Face à ces préoccupations, le Burkina Faso, le Congo, le Kenya et le Niger, agissant au nom de la Coalition pour l’éléphant d’Afrique (CEA), qui regroupe 29 pays africains, ont recommandé que des mesures soient prises à l’encontre du japon pour violation de la CITES, et qu’une pression soit exercée sur l’UE pour qu’elle ferme ses marchés internes.
« Il est déconcertant que les autorités japonaises continuent de croire que leurs marchés intérieurs de l’ivoire ne sont pas liés au commerce illégal, alors que tout porte à penser le contraire. La fermeture du marché intérieur japonais de l’ivoire est essentielle pour empêcher que l’ivoire ne soit écoulé vers son voisin chinois, sapant ainsi les efforts déployés par la Chine pour faire appliquer l’interdiction de l’ivoire sur son marché intérieur. La CITES doit tout faire pour empêcher que cela se poursuivre », déclare Iris Ho de Humane Society International.
Les Plans d’action nationaux pour l’ivoire (PANI)
Des Plans d’action nationaux pour l’ivoire (PANI) ont été développés, conformément aux recommandations de la CITES, par certains pays qui sont impliqués dans le commerce illégal d’ivoire.
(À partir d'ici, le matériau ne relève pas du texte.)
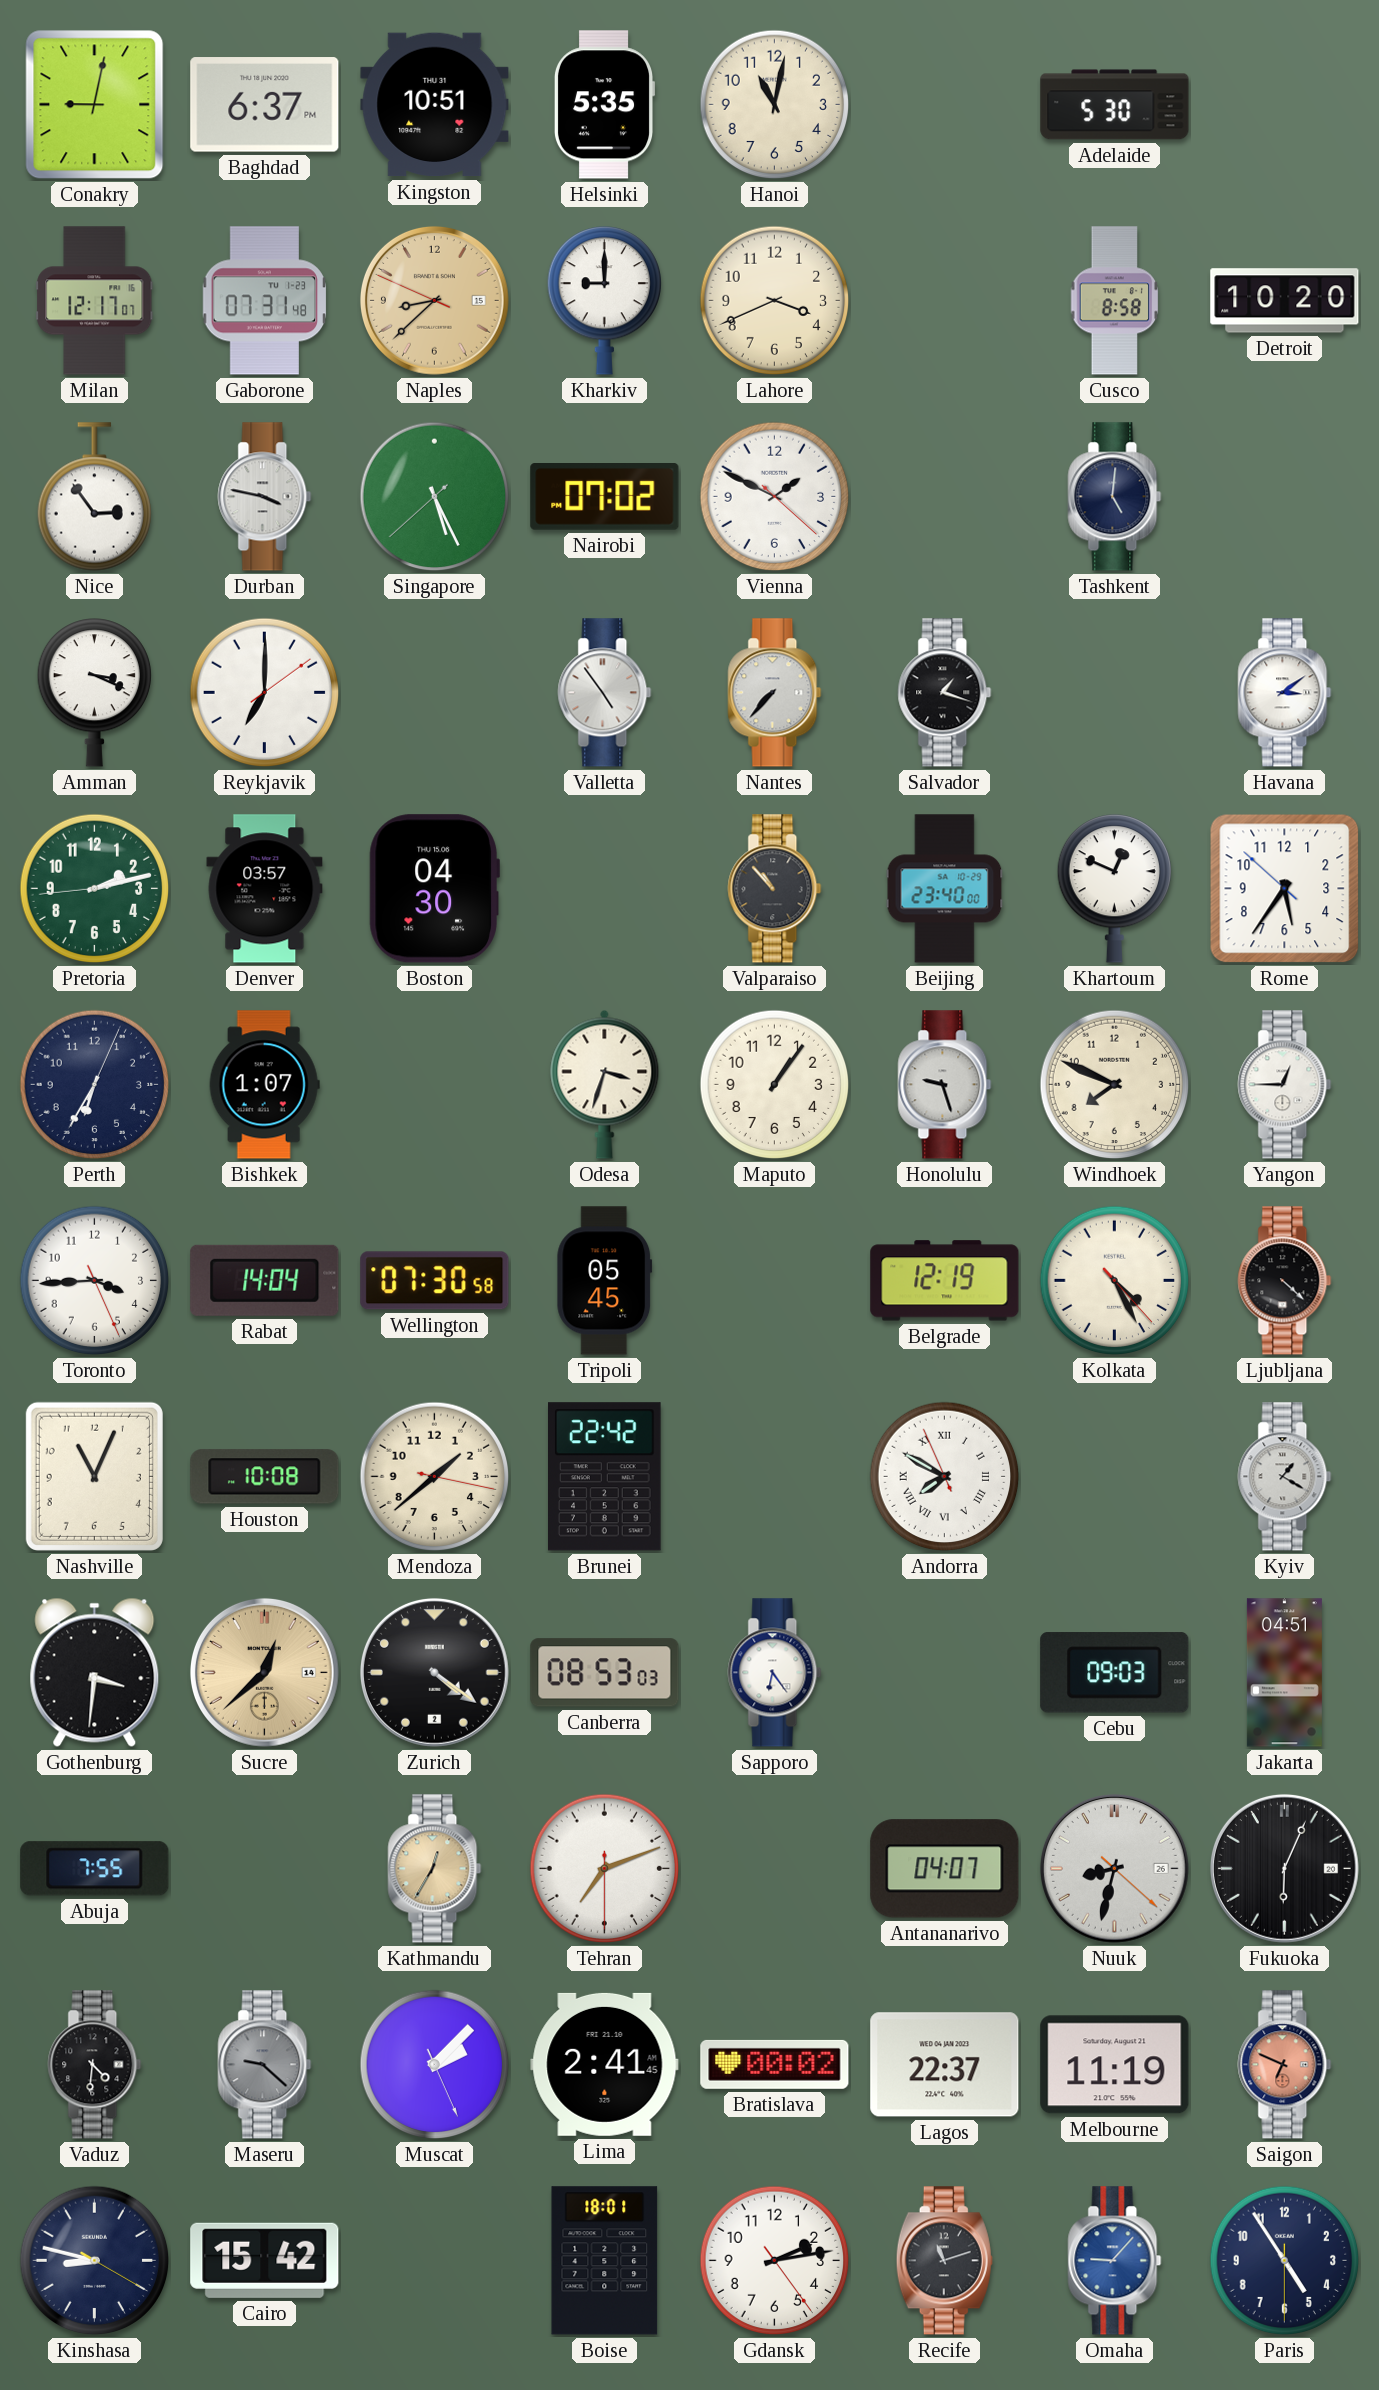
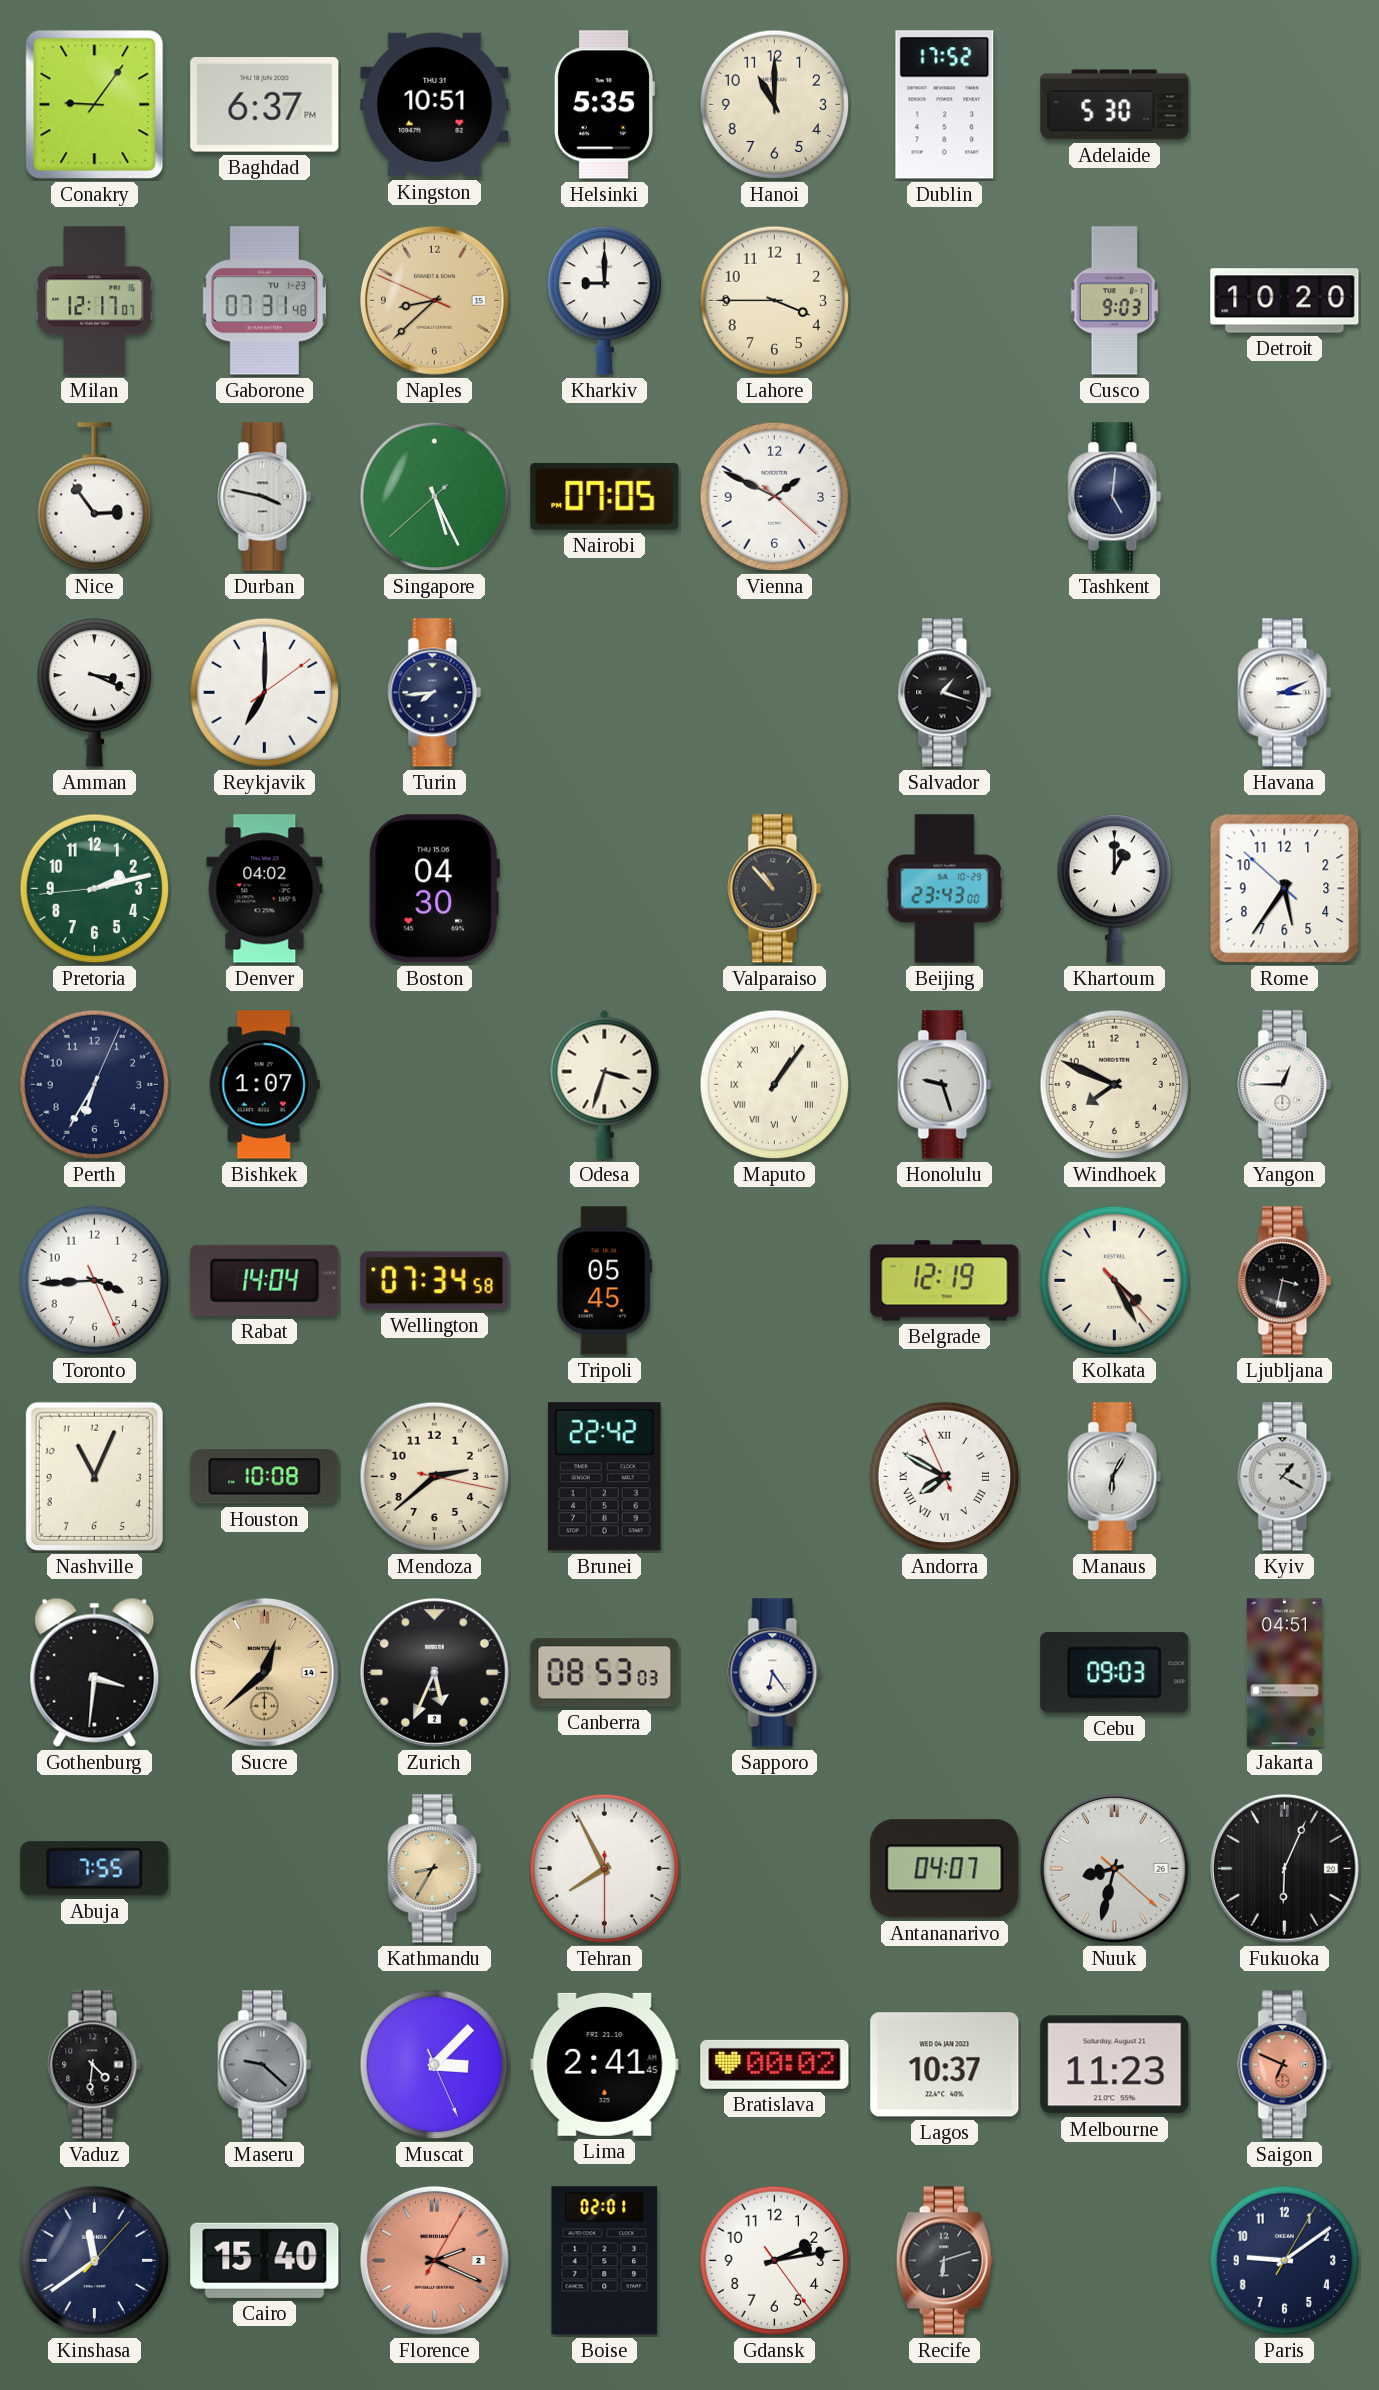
Conakry: 9:02 -> 9:06
Hanoi: 11:02 -> 11:00
Dublin: none -> 17:52
Lahore: 3:41 -> 3:45
Cusco: 8:58 -> 9:03
Nairobi: 07:02 -> 07:05
Turin: none -> 7:44
Valletta: 4:54 -> none
Nantes: 7:37 -> none
Havana: 3:09 -> 3:11
Denver: 03:57 -> 04:02
Beijing: 23:40 -> 23:43
Khartoum: 12:49 -> 1:00
Maputo numerals: Arabic -> Roman
Wellington: 07:30 -> 07:34
Ljubljana: 4:22 -> 3:32
Mendoza: 1:38 -> 2:38
Manaus: none -> 6:05
Zurich: 4:21 -> 5:34
Kathmandu: 12:35 -> 8:35
Tehran: 7:11 -> 7:55
Muscat: 2:07 -> 3:07
Lagos: 22:37 -> 10:37
Melbourne: 11:19 -> 11:23
Kinshasa: 8:47 -> 11:39
Cairo: 15:42 -> 15:40
Florence: none -> 2:19
Boise: 18:01 -> 02:01
Recife: 11:12 -> 6:12
Omaha: 9:07 -> none
Paris: 4:54 -> 9:09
Ces Etats sont classifiés en trois catégories : « pays de préoccupation principale » (la Chine, le Kenya, le Malawi, la Malaisie, le Singapour, la Tanzanie, le Togo, l’Ouganda, le Vietnam), les Etats de « préoccupation secondaire » (le Cambodge, le Cameroun, le Congo, l’Ethiopie, le Gabon, le Niger, l’Afrique du Sud, le Sri Lanka et la Thaïlande), et les pays « méritant d’être suivis » (l’Angola, la République démocratique du Congo, l’Egypte, le Japon, le Laos, le Mozambique, les Philippines, le Qatar et les Emirats Arabes Unis).
Un rapport produit par le Secrétariat de la CITES sur les progrès réalisés par ces pays dans leur application des PANI a soulevé d’importantes préoccupations, car, bien qu’il y ait eu un certain progrès, les actions entreprises par les pays concernés n’ont pas été à la mesure des niveaux de braconnage, du commerce illégal et de la corruption en cause.
L’Afrique du Sud est identifiée comme étant un pays « de préoccupation secondaire ». Cela étant, cette Partie n’a pas dû fournir un PANI, pour une raison inexpliquée et malgré le fait que cet Etat soit lourdement impliqué dans les exportations d’ivoire travaillé vers l’Asie. Une demande d’inclure l’Afrique du Sud dans le processus des PANI est attendue.
Le Japon, quant à lui, est un pays « méritant d’être suivi », qui n’a pas non plus été inclus dans le processus des PANI, malgré la demande de la CEA en ce sens.
Le Secrétariat a publié un rapport exprimant des préoccupations quant au commerce d’ivoire considérable que connaissent la République démocratique populaire du Laos et la RDC. Ces deux pays sont accusés de graves violations des règles de la CITES. Toutefois, la CITES s’est montrée, par le passé, indulgente envers ces deux Etats. L’on s’attend dès lors à des appels provenant d’autres Etats pour que des mesures plus strictes soient prises, notamment des suspensions de commerce, afin que le Laos et la RDC s’alignent avec la réglementation CITES.